┌────────

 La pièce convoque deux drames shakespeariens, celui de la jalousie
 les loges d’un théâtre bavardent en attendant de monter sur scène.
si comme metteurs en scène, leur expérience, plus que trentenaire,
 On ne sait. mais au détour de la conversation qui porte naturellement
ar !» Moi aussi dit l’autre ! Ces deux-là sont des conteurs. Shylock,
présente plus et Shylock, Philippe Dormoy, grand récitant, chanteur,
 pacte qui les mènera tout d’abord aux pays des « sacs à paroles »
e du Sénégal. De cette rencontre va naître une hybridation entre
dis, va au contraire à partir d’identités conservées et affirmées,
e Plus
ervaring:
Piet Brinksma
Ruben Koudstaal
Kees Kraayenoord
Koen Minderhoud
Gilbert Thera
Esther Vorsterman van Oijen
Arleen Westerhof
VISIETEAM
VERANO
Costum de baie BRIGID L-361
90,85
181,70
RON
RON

└────────
┌────────

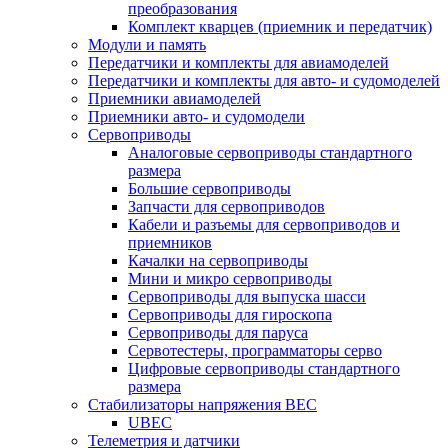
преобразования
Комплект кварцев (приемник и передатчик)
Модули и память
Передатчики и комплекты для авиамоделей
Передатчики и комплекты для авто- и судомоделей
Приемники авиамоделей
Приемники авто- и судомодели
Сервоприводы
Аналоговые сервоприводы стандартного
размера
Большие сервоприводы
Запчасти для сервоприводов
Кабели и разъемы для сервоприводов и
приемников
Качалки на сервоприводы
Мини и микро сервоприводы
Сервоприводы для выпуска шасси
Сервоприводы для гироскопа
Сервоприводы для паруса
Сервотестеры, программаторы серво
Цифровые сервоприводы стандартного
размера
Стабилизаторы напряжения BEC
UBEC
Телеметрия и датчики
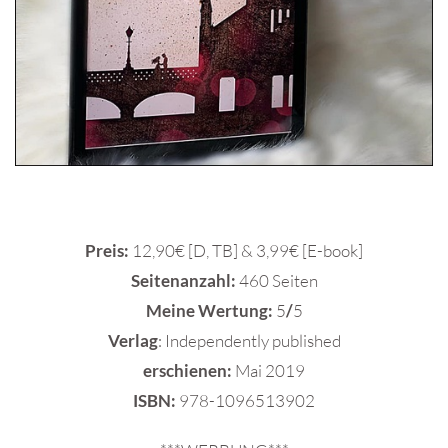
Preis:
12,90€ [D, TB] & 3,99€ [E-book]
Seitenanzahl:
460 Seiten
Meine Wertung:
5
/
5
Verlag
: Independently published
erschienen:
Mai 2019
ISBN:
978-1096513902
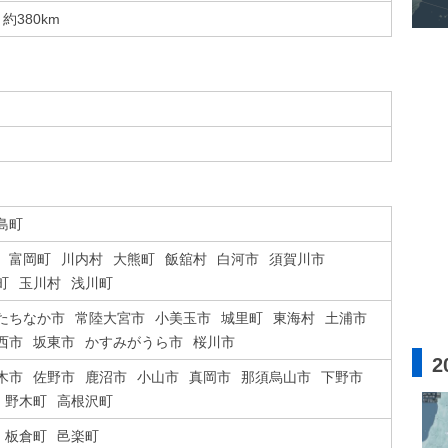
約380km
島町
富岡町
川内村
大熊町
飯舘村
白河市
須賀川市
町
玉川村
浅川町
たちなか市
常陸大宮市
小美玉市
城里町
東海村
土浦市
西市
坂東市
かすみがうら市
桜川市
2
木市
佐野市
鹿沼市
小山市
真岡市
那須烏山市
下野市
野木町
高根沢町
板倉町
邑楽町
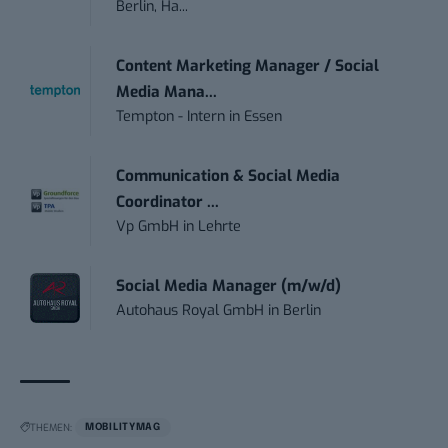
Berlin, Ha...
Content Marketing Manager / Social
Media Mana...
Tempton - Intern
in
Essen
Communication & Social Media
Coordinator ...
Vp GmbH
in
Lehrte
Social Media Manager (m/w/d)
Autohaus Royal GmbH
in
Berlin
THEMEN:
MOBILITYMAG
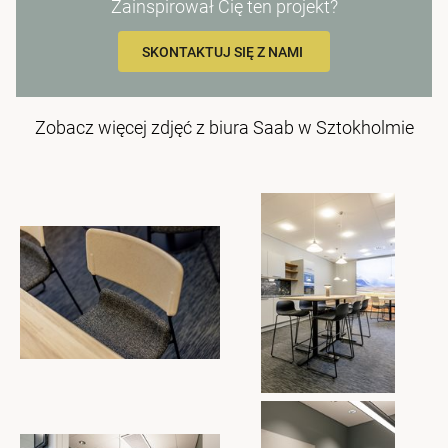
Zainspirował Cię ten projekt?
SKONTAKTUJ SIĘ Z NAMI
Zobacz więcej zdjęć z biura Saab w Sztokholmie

└────────

- Task requirements:
Above are some records; quote exactly and only the lines that begin at the line containing "MOBILITYMAG" and stop after the line containing "Zobacz więcej zdjęć", leaving out the pictures.

- Solution to the exercise:
MOBILITYMAG
Zainspirował Cię ten projekt?
SKONTAKTUJ SIĘ Z NAMI
Zobacz więcej zdjęć z biura Saab w Sztokholmie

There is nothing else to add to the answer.